--- Supplied material ---
[Start of Attachment]
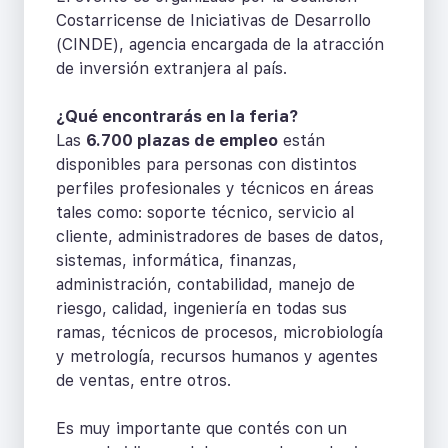
Costarricense de Iniciativas de Desarrollo
(CINDE), agencia encargada de la atracción
de inversión extranjera al país.
¿Qué encontrarás en la feria?
Las
6.700 plazas de empleo
están
disponibles para personas con distintos
perfiles profesionales y técnicos en áreas
tales como: soporte técnico, servicio al
cliente, administradores de bases de datos,
sistemas, informática, finanzas,
administración, contabilidad, manejo de
riesgo, calidad, ingeniería en todas sus
ramas, técnicos de procesos, microbiología
y metrología, recursos humanos y agentes
de ventas, entre otros.
Es muy importante que contés con un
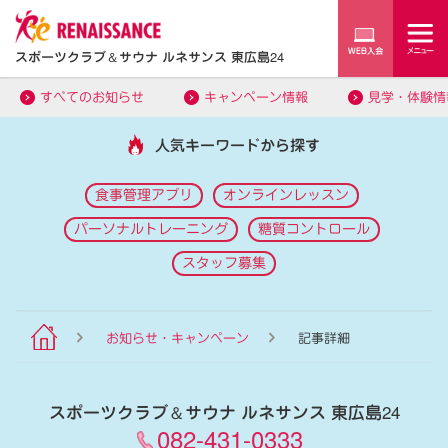
スポーツクラブ
＆
サウナ ルネサンス 東広島24
すべてのお知らせ
キャンペーン情報
見学・体験情
人気キーワードから探す
食事管理アプリ
オンラインレッスン
パーソナルトレーニング
糖質コントロール
スタッフ募集
お知らせ・キャンペーン
記事詳細
スポーツクラブ
＆
サウナ ルネサンス 東広島24
082-431-0333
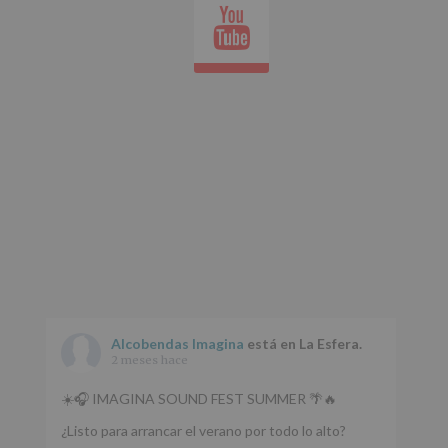
Youtube
whatsap
Alcobendas Imagina
está en La Esfera.
2 meses hace
☀️🎧 IMAGINA SOUND FEST SUMMER 🌴🔥
¿Listo para arrancar el verano por todo lo alto?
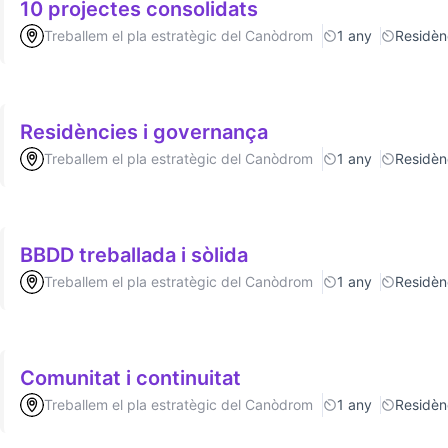
10 projectes consolidats
Treballem el pla estratègic del Canòdrom
1 any
Residèn
Residències i governança
Treballem el pla estratègic del Canòdrom
1 any
Residèn
BBDD treballada i sòlida
Treballem el pla estratègic del Canòdrom
1 any
Residèn
Comunitat i continuitat
Treballem el pla estratègic del Canòdrom
1 any
Residèn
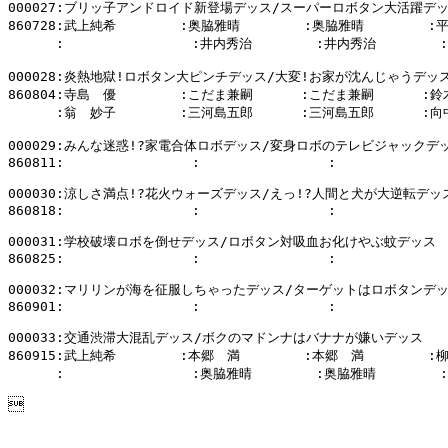
000027:ブリッ子アンドロイド新登場デッス/スーパーロボタン大活躍デッ
860728:武上純希        :奥脇雅晴        :奥脇雅晴        :
      :                :井内秀治        :井内秀治        
000028:炎熱地獄!ロボタン大ピンチデッス/大変!お家が沈んじゃうデッス
860804:寺島　優        :こだま兼嗣      :こだま兼嗣      :鈴
      :翁　妙子        :三河島五郎      :三河島五郎      :向
000029:みんな迷惑!?家電合体ロボデッス/変身ロボのテレビジャックデッ
860811:                :                :              
000030:涼しさ満点!?花火ウォーズデッス/えっ!?人間と犬が大逆転デッス
860818:                :                :              
000031:学校破壊ロボを倒せデッス/ロボタン対吸血お化けやぶ蚊デッス

860825:                :                :              
000032:マリリンが海を征服しちゃったデッス/ターゲットはロボタンデッ
860901:                :                :              
000033:交通渋滞大混乱デッス/ボクのマドンナはバナナが嫌いデッス

860915:武上純希        :本郷　満        :本郷　満        :

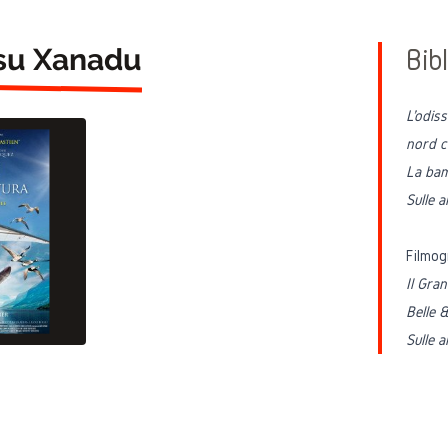
 su Xanadu
Bibl
L'odis
nord 
La bam
Sulle a
Filmog
Il Gra
Belle 
Sulle a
[End of Attachment]
Would you please give the number of lines in this material containing the string "para", with no further text?

--- Answer below ---
2